▶ Exercise: Nothing but the lines from the one with "no solo rompió barreras en la" down to the one with "colores llamativos y su distintivo logo" should be returned, exactly and with both ends included, from the material below.
== Task input
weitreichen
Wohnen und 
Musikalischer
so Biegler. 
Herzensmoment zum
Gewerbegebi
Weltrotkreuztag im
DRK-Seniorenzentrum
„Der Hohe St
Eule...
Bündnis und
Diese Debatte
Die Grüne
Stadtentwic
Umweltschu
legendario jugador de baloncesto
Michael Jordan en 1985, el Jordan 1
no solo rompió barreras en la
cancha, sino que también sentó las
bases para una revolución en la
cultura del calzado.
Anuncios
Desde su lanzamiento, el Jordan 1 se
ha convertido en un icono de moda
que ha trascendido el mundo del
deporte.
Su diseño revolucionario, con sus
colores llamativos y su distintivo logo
====
== Task input
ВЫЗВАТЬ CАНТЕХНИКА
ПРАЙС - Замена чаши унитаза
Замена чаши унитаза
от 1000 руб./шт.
====
== Task input
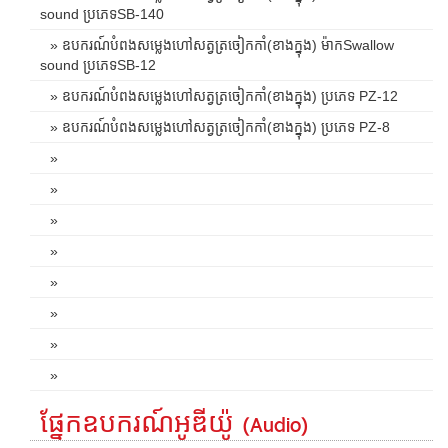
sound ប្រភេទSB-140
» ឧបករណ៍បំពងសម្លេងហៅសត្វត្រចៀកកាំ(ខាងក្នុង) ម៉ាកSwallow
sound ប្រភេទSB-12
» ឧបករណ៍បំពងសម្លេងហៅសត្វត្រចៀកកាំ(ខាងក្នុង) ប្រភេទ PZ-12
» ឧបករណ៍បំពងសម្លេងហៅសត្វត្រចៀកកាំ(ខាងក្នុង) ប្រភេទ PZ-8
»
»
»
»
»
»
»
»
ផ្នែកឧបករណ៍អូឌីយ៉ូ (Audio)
====
▶ Answer to this task:
no solo rompió barreras en la
cancha, sino que también sentó las
bases para una revolución en la
cultura del calzado.
Anuncios
Desde su lanzamiento, el Jordan 1 se
ha convertido en un icono de moda
que ha trascendido el mundo del
deporte.
Su diseño revolucionario, con sus
colores llamativos y su distintivo logo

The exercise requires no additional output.